## Data
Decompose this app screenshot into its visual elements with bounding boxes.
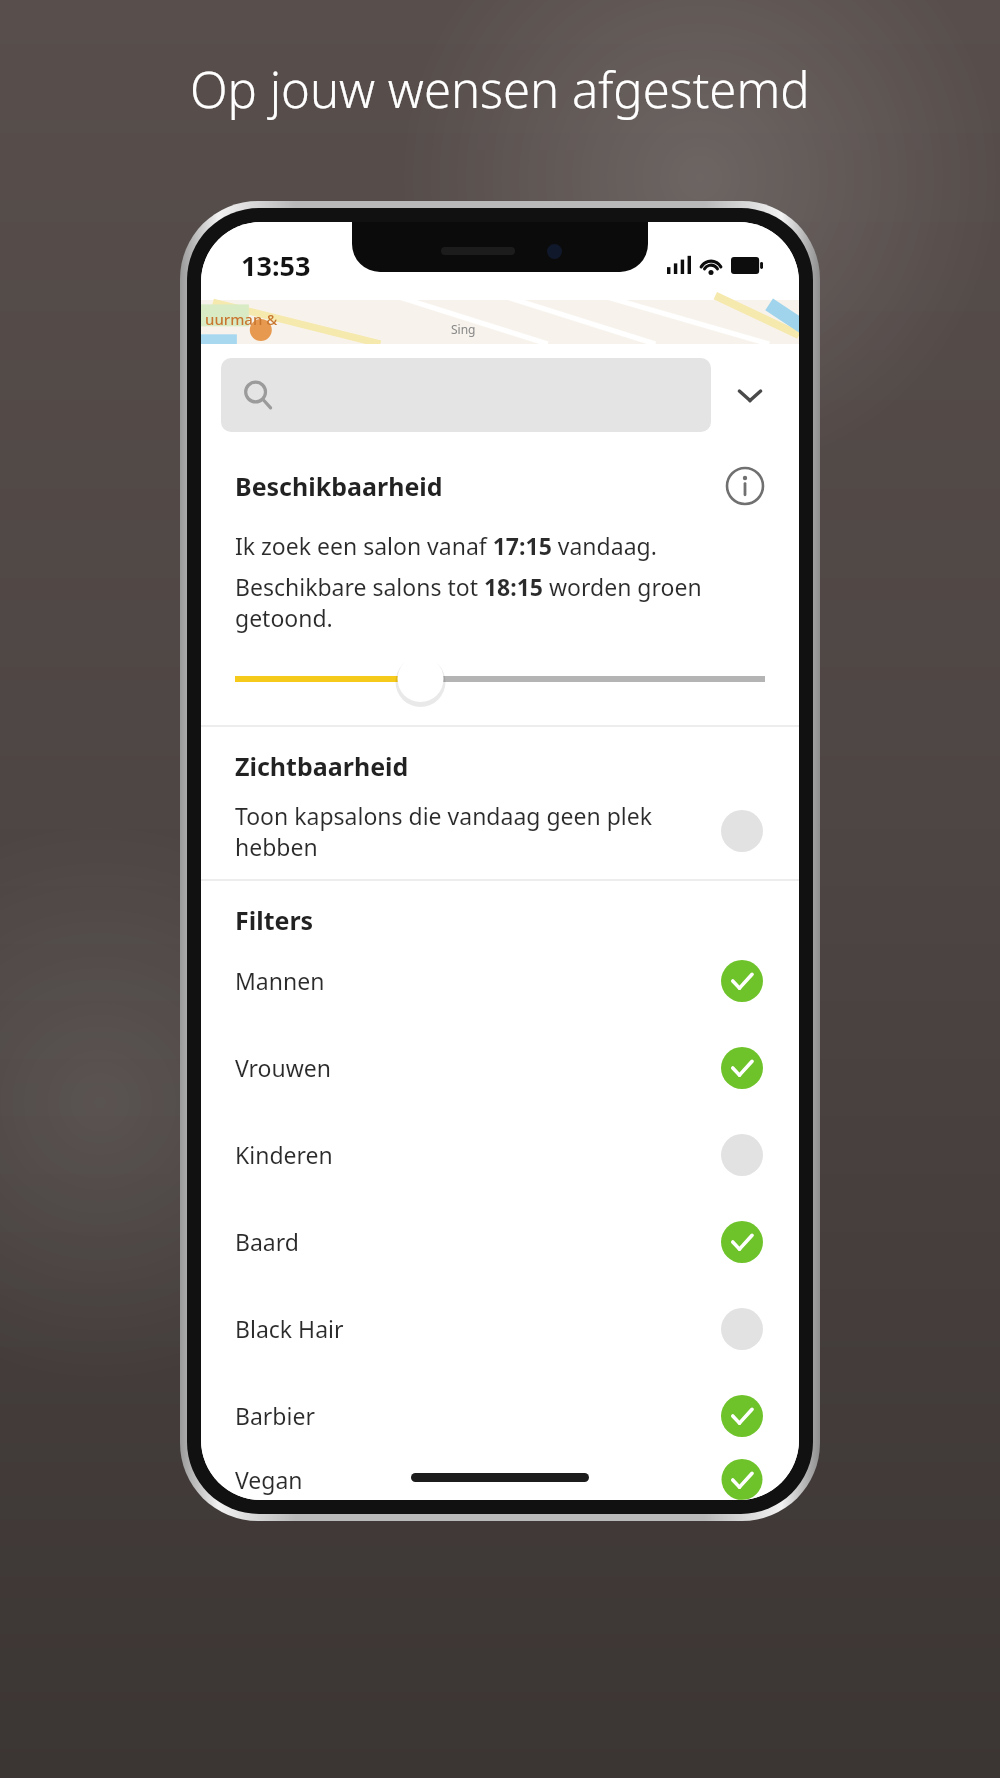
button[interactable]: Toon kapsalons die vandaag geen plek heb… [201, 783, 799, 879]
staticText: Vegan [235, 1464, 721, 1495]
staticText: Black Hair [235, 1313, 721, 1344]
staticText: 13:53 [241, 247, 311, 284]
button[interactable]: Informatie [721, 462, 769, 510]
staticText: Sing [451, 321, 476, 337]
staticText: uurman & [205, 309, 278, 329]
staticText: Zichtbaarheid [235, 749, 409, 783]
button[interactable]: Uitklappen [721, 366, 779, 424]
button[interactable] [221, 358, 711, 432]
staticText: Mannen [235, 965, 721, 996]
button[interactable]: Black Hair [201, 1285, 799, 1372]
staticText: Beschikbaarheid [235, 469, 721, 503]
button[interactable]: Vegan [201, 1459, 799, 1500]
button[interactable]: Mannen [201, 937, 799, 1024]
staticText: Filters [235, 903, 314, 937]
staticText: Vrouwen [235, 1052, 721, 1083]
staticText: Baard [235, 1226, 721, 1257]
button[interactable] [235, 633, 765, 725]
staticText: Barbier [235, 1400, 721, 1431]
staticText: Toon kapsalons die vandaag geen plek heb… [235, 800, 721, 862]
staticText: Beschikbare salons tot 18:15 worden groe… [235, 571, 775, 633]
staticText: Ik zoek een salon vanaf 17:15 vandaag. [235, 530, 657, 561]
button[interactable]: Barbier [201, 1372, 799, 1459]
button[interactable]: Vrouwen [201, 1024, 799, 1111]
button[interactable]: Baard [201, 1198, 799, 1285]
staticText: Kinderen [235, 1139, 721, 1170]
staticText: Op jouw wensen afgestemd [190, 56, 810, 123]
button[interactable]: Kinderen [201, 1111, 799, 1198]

## Action item
From the listing above, collect every line that mentions the word "Baard".

## Result of this exercise
staticText: Baard [235, 1226, 721, 1257]
button[interactable]: Baard [201, 1198, 799, 1285]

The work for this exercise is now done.